I shouldn't be surprised, I know. I've gone through this with my boys, too. I remember a month or so ago, sitting next to my oldest son, and did a double take at him when I realized there wasn't even a trace of baby fat left in his face. One day he had these adorable, fat little cheeks, and the next I have this big boy sitting next to me on the couch reading a book to himself.
With my daughter, it was the height of her reach, with my oldest it was the absence of his cheeks, and with my middle son, it was the size of a snuggle. I recall the feel of him in my lap for a good-night hug as the startling discovery. His legs had to hang over the side of the chair when they normally tucked neatly under my arm for our nightly snuggle. I should be used to these moments, but they shock me each time.
With each discovery, I find myself jolted into an awareness of the passage of time that simply floors me. I look at them, live with them, and care for them each and every day. Some days I find myself just wishing the time away, looking forward to the peace that bedtime brings. But then I have a moment of acute awareness like these and I want to cry for the lost time.
A friend recently posed a question with the coming of the New Year. "It's the end of a decade with this New Year," she said. "What are your highlights from the 2000's!" It hit me like a brick that pretty much EVERYTHING had happened for me in those past ten years. Two big moves, two career changes, three different houses, my marriage, and all three of my children. While that is a lot to go through in the span of ten years, even that seems shocking to me. Of course all of that takes time. But how is it possible that it's been ten whole years?

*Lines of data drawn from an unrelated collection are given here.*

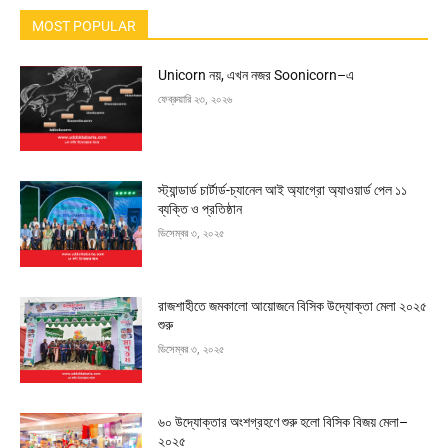
MOST POPULAR
Unicorn নয়, এখন নজর Soonicorn–এ
ফেব্রুয়ারি ২৩, ২০২৬
স্ট্যান্ডার্ড চার্টার্ড-চ্যানেল আই অ্যাগ্রো অ্যাওয়ার্ড পেল ১১
ব্যক্তি ও প্রতিষ্ঠান
ডিসেম্বর ৩, ২০২৫
রাজশাহীতে জমকালো আয়োজনে বিসিক উদ্যোক্তা মেলা ২০২৫
শুরু
ডিসেম্বর ৩, ২০২৫
৬০ উদ্যোক্তার অংশগ্রহণে শুরু হলো বিসিক বিজয় মেলা–
২০২৫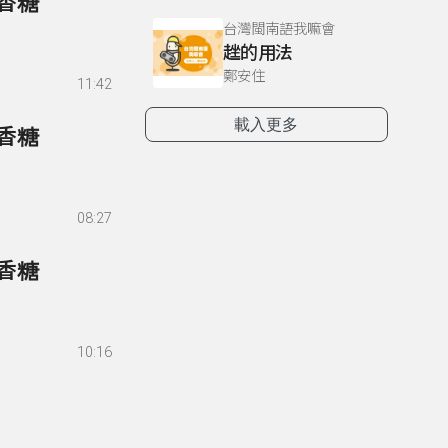
口香糖
台灣閩南語我嘛會
趖的用法
鄭安住
11:42
載入更多
口香糖
08:27
口香糖
10:16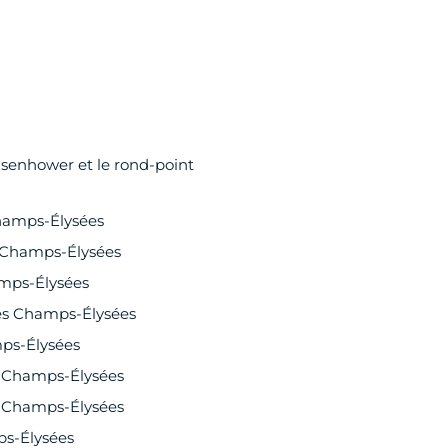
isenhower et le rond-point
Champs-Élysées
es Champs-Élysées
amps-Élysées
 des Champs-Élysées
mps-Élysées
es Champs-Élysées
es Champs-Élysées
ps-Élysées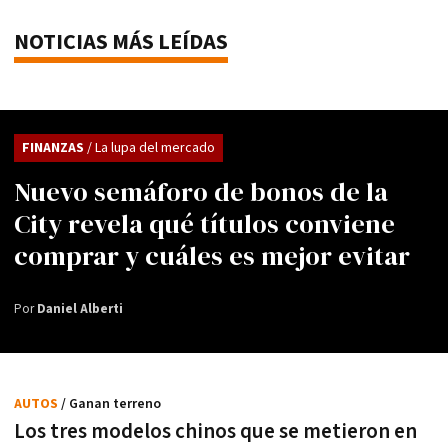
NOTICIAS MÁS LEÍDAS
FINANZAS
/ La lupa del mercado
Nuevo semáforo de bonos de la
City revela qué títulos conviene
comprar y cuáles es mejor evitar
Por
Daniel Alberti
AUTOS
/ Ganan terreno
Los tres modelos chinos que se metieron en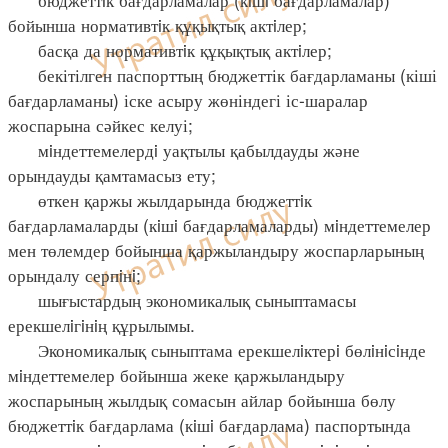
бойынша нормативтiк құқықтық актiлер;
басқа да нормативтiк құқықтық актiлер;
бекітілген паспорттың бюджеттік бағдарламаны (кіші
бағдарламаны) іске асыру жөніндегі іс-шаралар
жоспарына сәйкес келуі;
мiндеттемелердi уақтылы қабылдауды және
орындауды қамтамасыз ету;
өткен қаржы жылдарында бюджеттiк
бағдарламаларды (кiшi бағдарламаларды) мiндеттемелер
мен төлемдер бойынша қаржыландыру жоспарларының
орындалу серпiнi;
шығыстардың экономикалық сыныптамасы
ерекшелiгiнiң құрылымы.
Экономикалық сыныптама ерекшелiктерi бөлiнiсiнде
мiндеттемелер бойынша жеке қаржыландыру
жоспарының жылдық сомасын айлар бойынша бөлу
бюджеттiк бағдарлама (кiшi бағдарлама) паспортында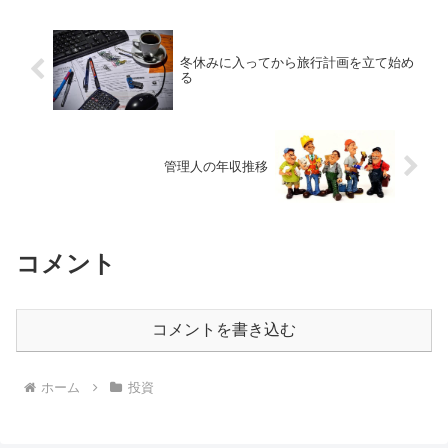
冬休みに入ってから旅行計画を立て始め
る
管理人の年収推移
コメント
コメントを書き込む
ホーム
投資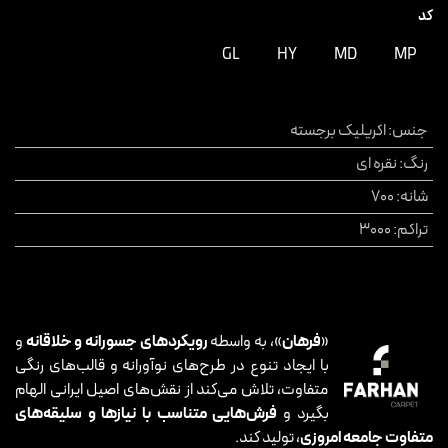
کد
GL
HY
MD
MP
جنس
:
اکریلیک برجسته
رنگ
:
نقره ای
شانه
:
700
تراکم
:
3000
«
فرهان
»، به واسطه
رویکردهای جسورانه و خلاقانه
و
با ایجاد تنوع در طرح‌های نوآورانه و قالب‌های رنگی
متفاوت، تلاش می‌کند از نقش‌های اصیل ایرانی الهام
بگیرد و
فرش‌هایی متناسب با نیازها و سلیقه‌های
متفاوت جامعه امروزی
، تولید کند.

Does this mean I'm not the same fresh, young twenty-something I was at the turn of the century? (Remember all of the Y2K hoopla?) I swear I still feel like I'm that same girl in many ways, yet when I break it all down, how could I possibly be the same? Forgetting all else, becoming a mother completely changed my daily actions, my thoughts, my feelings, my perspective, my whole life! How is it that I can register all of the changes, but still wonder where the time has gone?
My children love to stand next to their growth chart as we visibly mark their progress. Yet I don't seem to really SEE them as changed with the big milestones like birthdays, doctor's appointments and new clothing sizes. It's the little things that come without warning that seem to bowl me over, leaving me feeling like the wind has been knocked out of me.

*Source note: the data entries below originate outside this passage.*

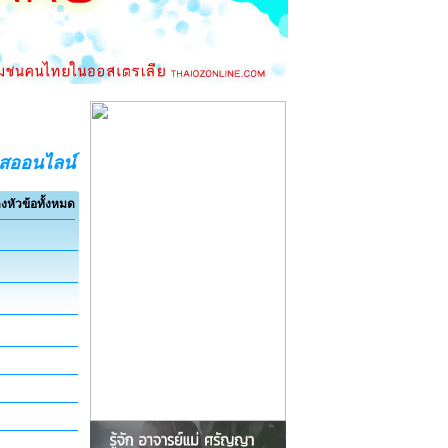
อสออนไลน์
งหัวข้อทั้งหมด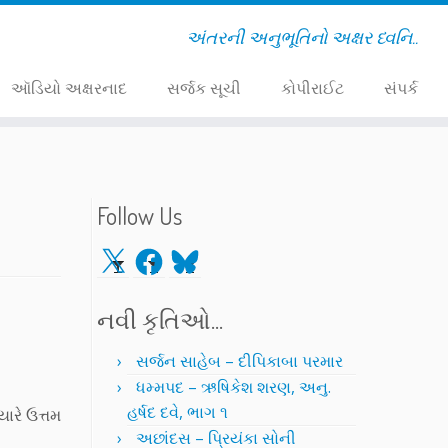
અંતરની અનુભૂતિનો અક્ષર ધ્વનિ..
ઑડિયો અક્ષરનાદ
સર્જક સૂચી
કોપીરાઈટ
સંપર્ક
Follow Us
X
Facebook
Bluesky
નવી કૃતિઓ…
સર્જન સાહેબ – દીપિકાબા પરમાર
ધમ્મપદ – ઋષિકેશ શરણ, અનુ.
હર્ષદ દવે, ભાગ ૧
ારે ઉત્તમ
અછાંદસ – પ્રિયંકા સોની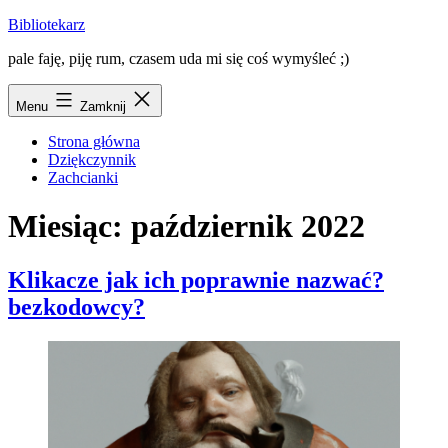
Przejdź
Bibliotekarz
do
pale faję, piję rum, czasem uda mi się coś wymyśleć ;)
treści
Menu
Zamknij
Strona główna
Dziękczynnik
Zachcianki
Miesiąc:
październik 2022
Klikacze jak ich poprawnie nazwać?
bezkodowcy?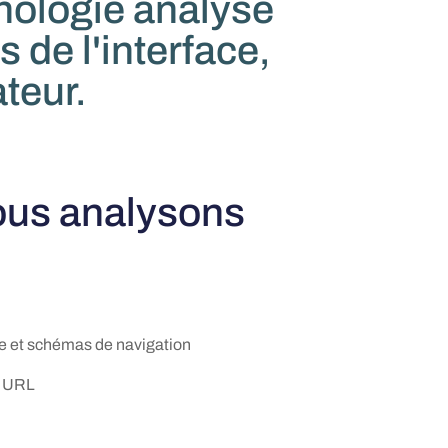
hnologie analyse
 de l'interface,
ateur.
ous analysons
e et schémas de navigation
t URL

My daughter's reach, my son's cheeks, or the feel of a snuggle. It's as though time is whizzing by in a warped rush of life that moves so quickly we don't notice it. But then I get a glimpse of my children, frozen for a moment, that makes me hold my breath because I can actually see the passage of time in them. I breathe again and the moment is gone, and the time warp picks up where it left off.
I'm grateful for those frozen moments, but wish I could anticipate them a bit more so I'd feel less shell-shocked when they occur. They remind me to try to slow down and appreciate my kids while they're little, just like all grandparents tell us we must do. It makes me sad to know that, as youth is wasted on the young, so is that sort of advice wasted on young mothers. We adore our children, and hopefully we're all blessed with lovely frozen moments to appreciate them. But reality whooshes in and leaves us frazzled, just wishing for bedtime more days than we care to admit.
With a new year in a new decade, I guess I'm supposed to make all kinds of big resolutions and promises and goals, but I'm not. Instead, I'm choosing to just make note of the little things like reach, cheeks, and snuggles. We may live in a time warp, but I'm living for those frozen moments.